Even death comes picturesque and darling here. The graveyard is littered with daffodils, benches, the aforementioned jolly old ladies with white hair (should I be such a age, I would not enjoy visiting graveyards but run screaming from them with a sense of terror ) and informative signs and plaques. The gravestones themselves seem positively whimsical and you have to try really hard on this sunny day to conjure up images of splintered coffins, yellow bones and the agonising deaths and brief lives these dead residents actually suffered with not a organic French brie in sight. -’Ahh look, this person dies of Asiatic cholera, oh look, a butterfly!’ The small cottages they all squeezed in, gave birth in, died in are now Farrow and Balled, minimalist quaint and do not belong to the minimum waged of the village anymore.  I suspect few people here can live on minimum wage; they have all had to leave to find work and a less quaint affordable place to live.

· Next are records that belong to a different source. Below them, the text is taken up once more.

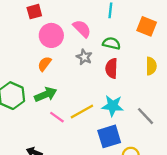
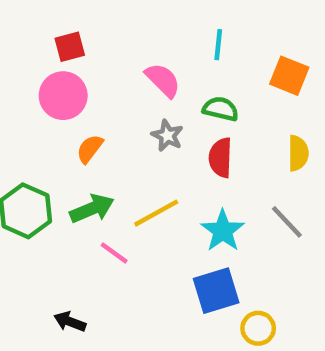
pink circle: (51, 35) -> (63, 96), moved
cyan star: (113, 106) -> (223, 231), turned 30
yellow line: (82, 111) -> (156, 213), moved
gray line: (146, 116) -> (287, 222), moved

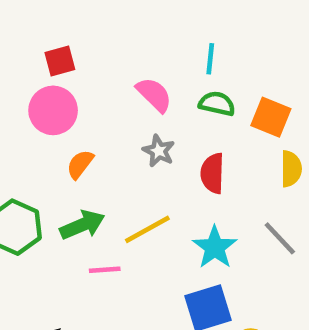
orange square: (289, 76) -> (271, 117), moved
green semicircle: (220, 109) -> (217, 104), moved
pink line: (114, 253) -> (105, 270), turned -40

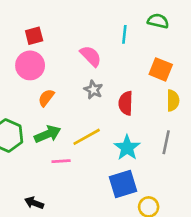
green semicircle: (217, 104) -> (158, 21), moved
gray line: (280, 238) -> (166, 142), turned 55

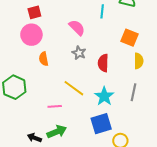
orange semicircle: (46, 98) -> (44, 59), turned -48
green arrow: (48, 134) -> (57, 132), moved
yellow line: (87, 137) -> (74, 88), turned 65

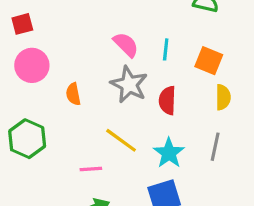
cyan line: (102, 11) -> (166, 49), moved
red square: (34, 12) -> (22, 24), moved
pink circle: (31, 35) -> (32, 65), moved
gray star: (79, 53) -> (129, 85), size x1.6

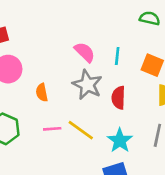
pink line: (91, 169) -> (52, 129), moved

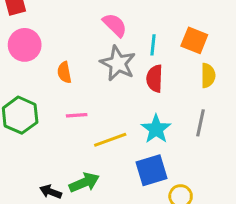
cyan line: (117, 56) -> (153, 45), moved
yellow line: (81, 130) -> (110, 140), moved, turned -56

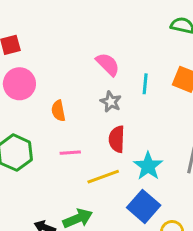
gray star: (118, 63) -> (111, 102), size x0.6
red semicircle: (155, 79) -> (117, 139), moved
blue square: (151, 170) -> (144, 206), turned -32

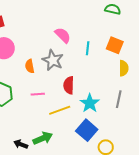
gray star: (111, 102) -> (53, 60), moved, size x1.5

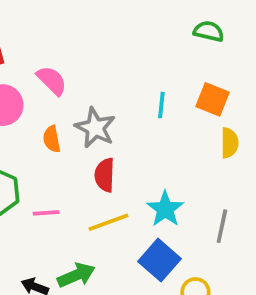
pink semicircle: (63, 35) -> (52, 80), moved
red semicircle: (69, 85) -> (105, 175), moved
pink line: (38, 94) -> (46, 213), moved
gray line: (119, 99) -> (222, 226), moved

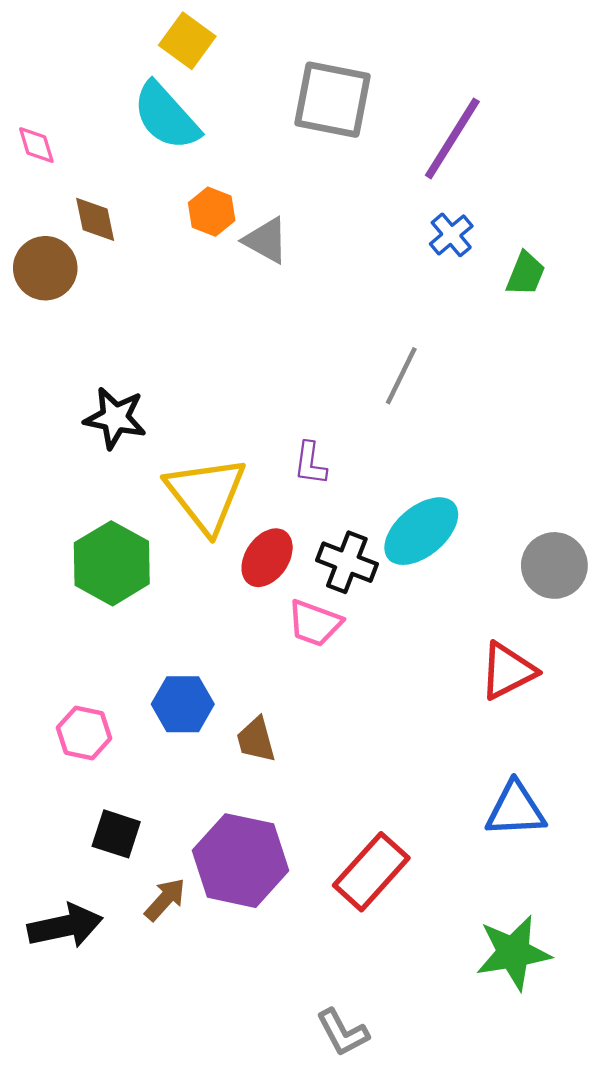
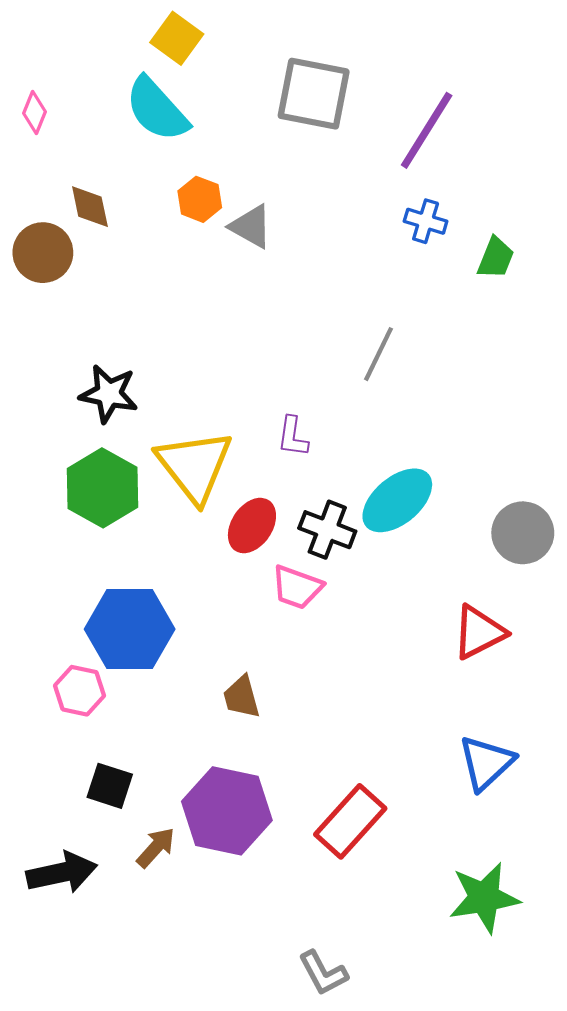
pink diamond: (36, 145) -> (35, 112), moved, turned 39
blue cross: (451, 235) -> (426, 221), turned -33
green hexagon: (112, 563) -> (102, 488), moved
blue hexagon: (183, 704) -> (130, 629), moved, size x1.5
blue triangle: (516, 810) -> (486, 763), turned -40

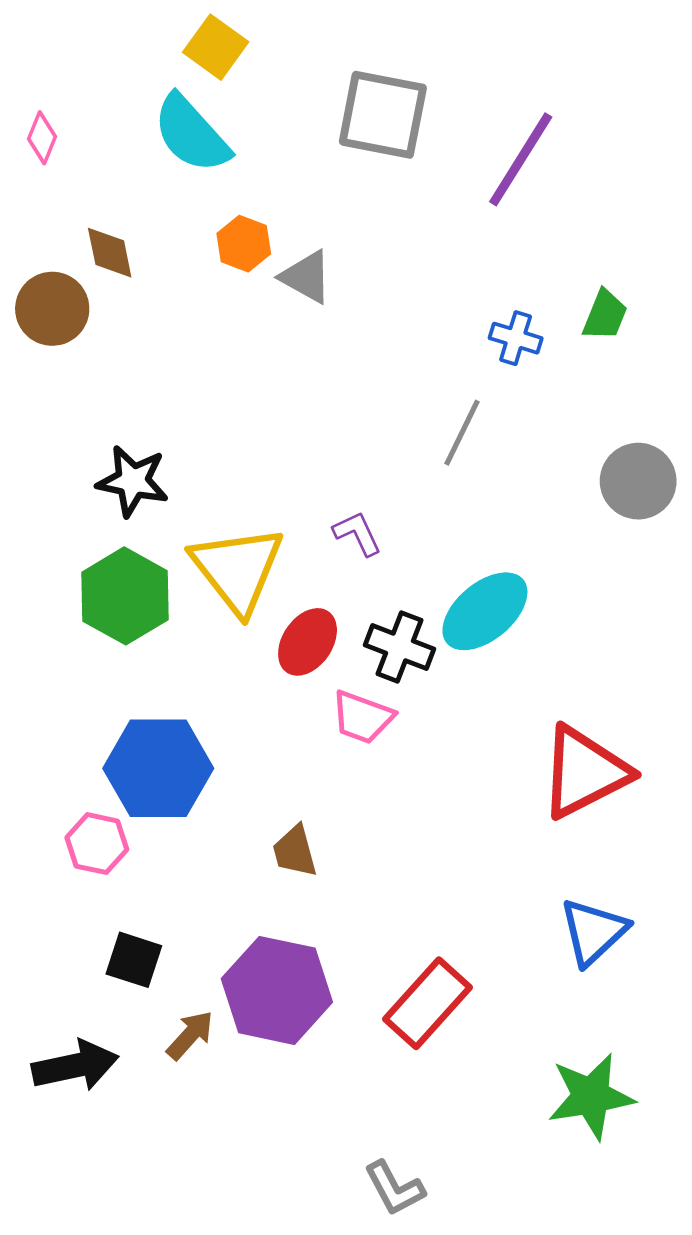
blue cross: (426, 221) -> (516, 338), moved
purple L-shape: (293, 437) -> (357, 533), turned 147
gray circle: (523, 533) -> (638, 481), moved
red triangle: (479, 632) -> (585, 772), size x1.4

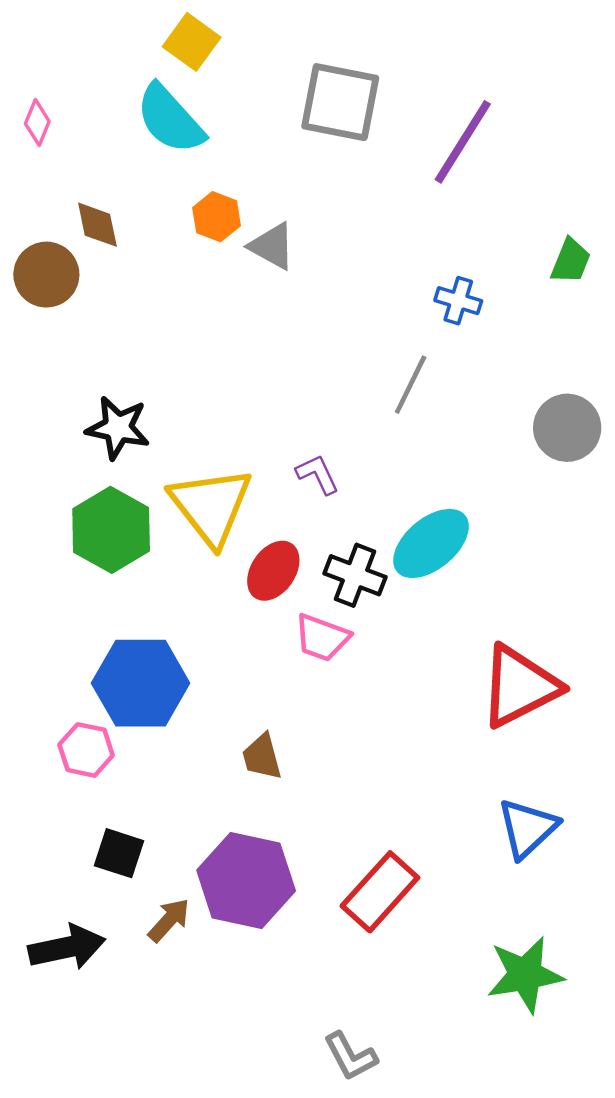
green trapezoid: (605, 315) -> (571, 261), moved

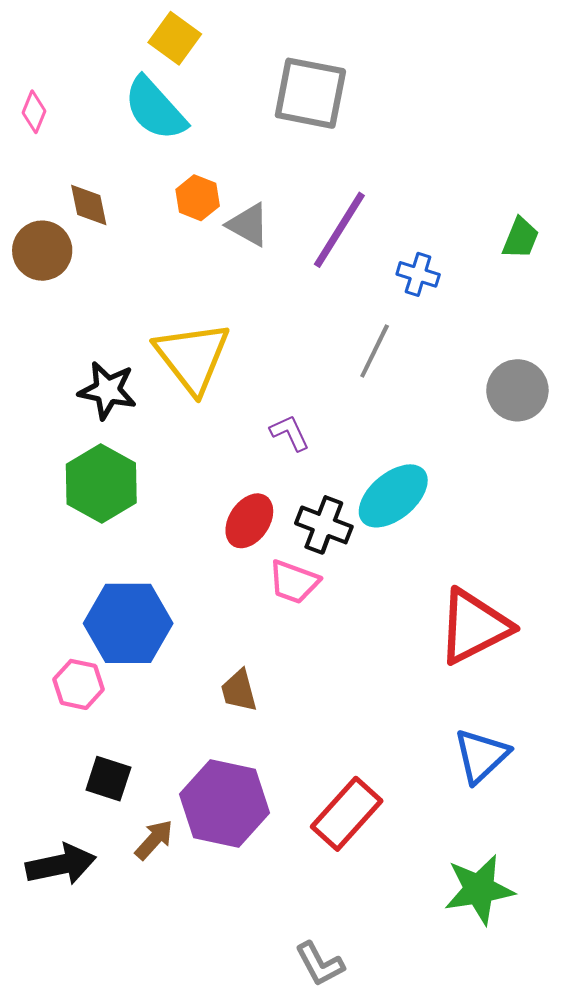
purple line: (463, 142) -> (339, 230), moved
yellow triangle: (211, 506) -> (192, 357), moved

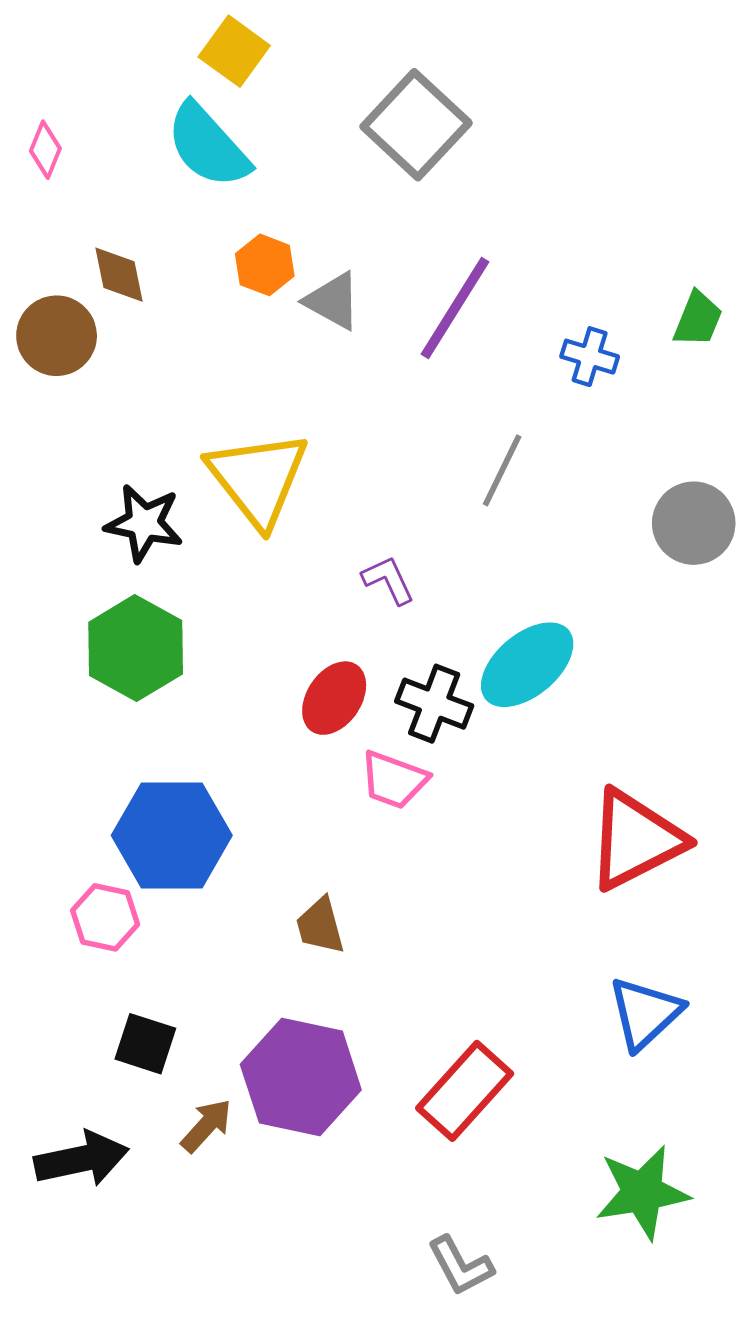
gray square: (310, 93) -> (416, 125), turned 32
blue cross: (418, 274) -> (590, 357), moved
gray L-shape: (320, 964) -> (460, 1266), moved

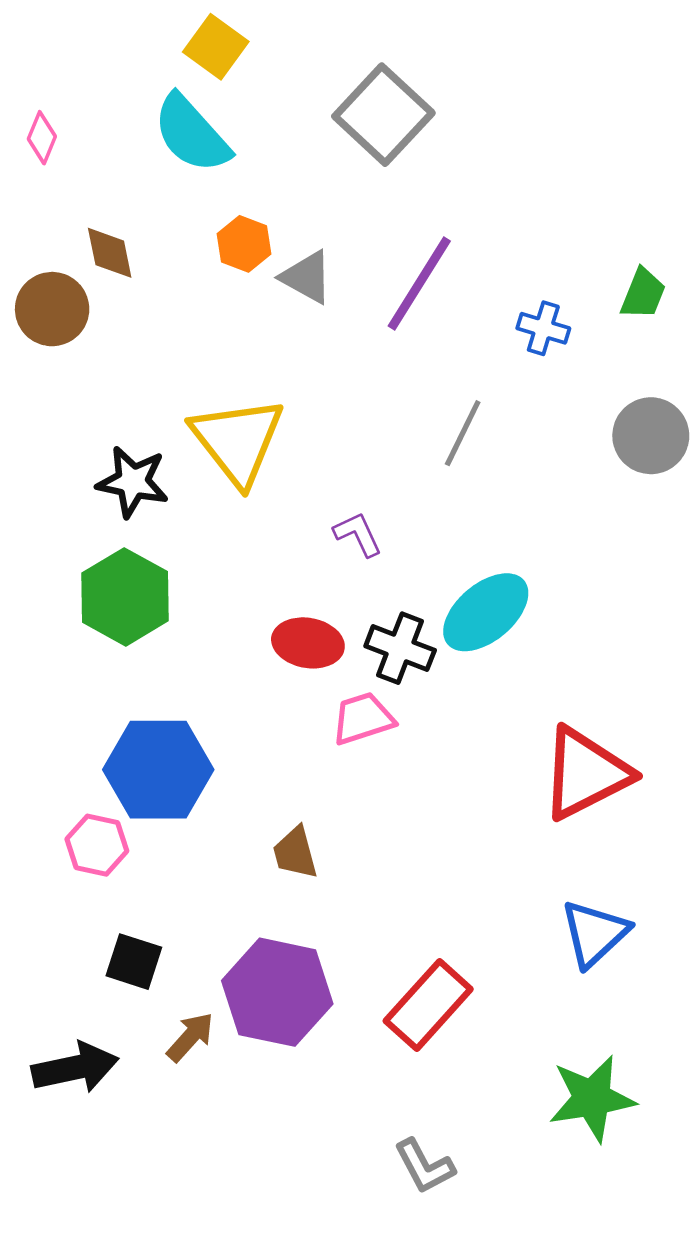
gray circle: (694, 523) -> (651, 436), moved
red ellipse: (334, 698) -> (308, 643), turned 66
pink trapezoid: (394, 780) -> (363, 718), turned 142

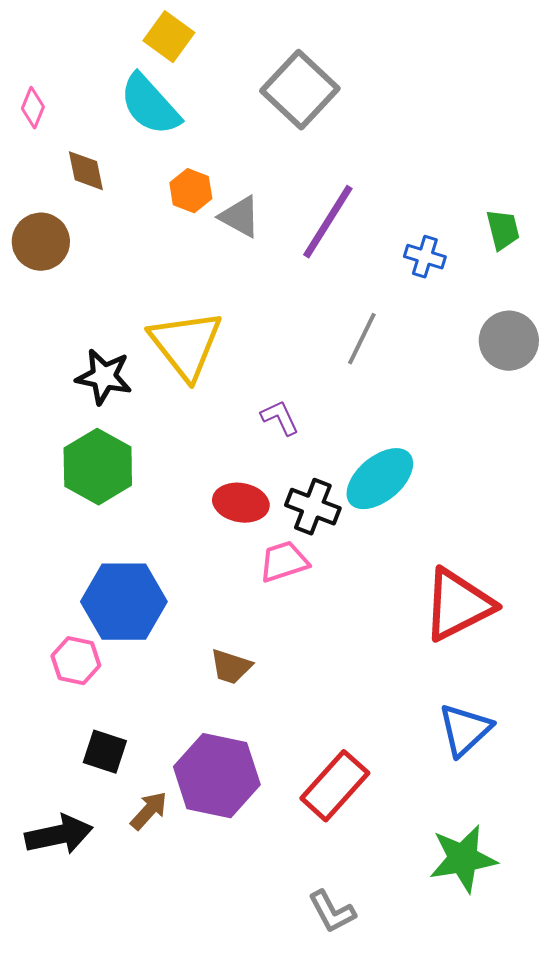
brown diamond: (110, 253) -> (86, 171), moved
green trapezoid: (643, 294) -> (503, 230), turned -36
brown trapezoid: (295, 853) -> (231, 667), turned -57

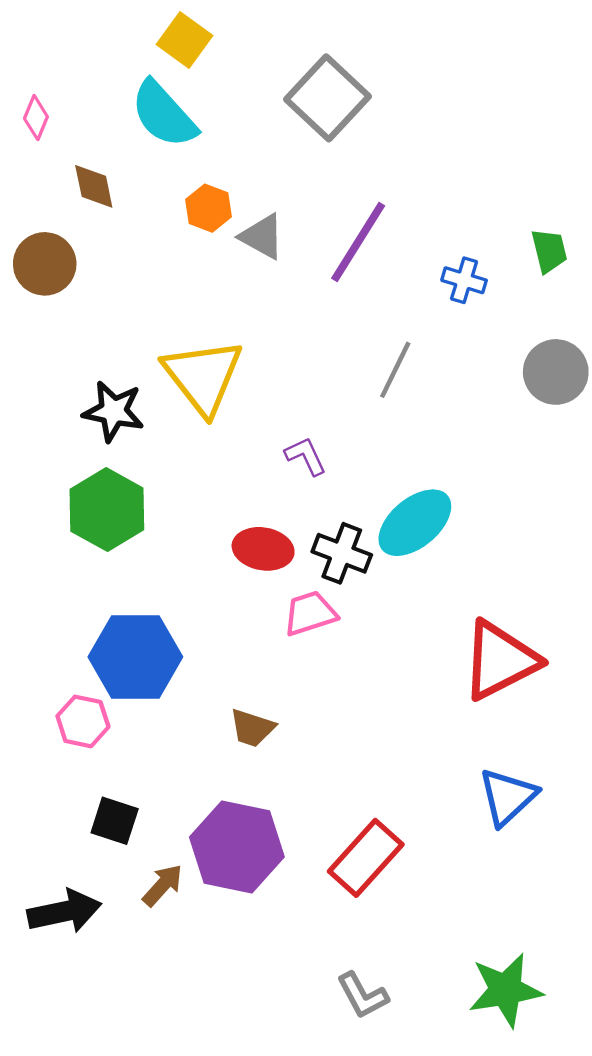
green star: (463, 859) -> (506, 990), moved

The enticingly named Devils Bridge is sadly also not dark and macabre. Although the toilets are. The English have stripped off in the first hot day of the year and motored here to eat bacon butties and ice-cream and look at nature from the safe confines of near the car. We step into the wild blue yonder (albeit with a map of the walk) and I am smug until terrified by an inquisitive cow. The two and a half mile walk to Whittington is pleasant but be warned that you have to walk through a stream, a quite pleasing sensation unless you realise you are wearing shoes that cost nearly as much as the crackers.

The Dragons Head at Whittington is an actual old fashioned as opposed to a fake old fashioned pub – there is no chalkboard advertising a starter of cheese and redcurrant tart but a haphazard clutter of pub deitrus like bad paintings, old brass and chipboard. It is pretty and quaint without the contents having being bought wholesale from an auction and replaced in the same pub but with stripped pine floorboards and a sense of irony. Soup is two quid a bowl and there is a post office surprisingly crushed in a corner. I like this idea. I could happily queue to pay a cheque in if I could also have a house double.  It is not the friendliest of pubs – they are talking about the purchase of bridles and The Grand National and I dare not ask if the soup of the day is vegetarian.

Walking back to along the Lune riverbank, and the footpath crosses a horseracing track, incongruously alone in the heart of the countryside. We too walk back completely alone; everyone else has come to admire the countryside from afar nestled in the expensive cosiness of Kirkby Lonsdale, the motorbikes drowning out the birdsong.  We go back to the Royal Hotel to wait for our bus and I stare at the Raspberry Ruffles above the fireplace and hopelessly yearn for raspberry flavoured coconut in waxy dark chocolate and for actual real life to really be like this.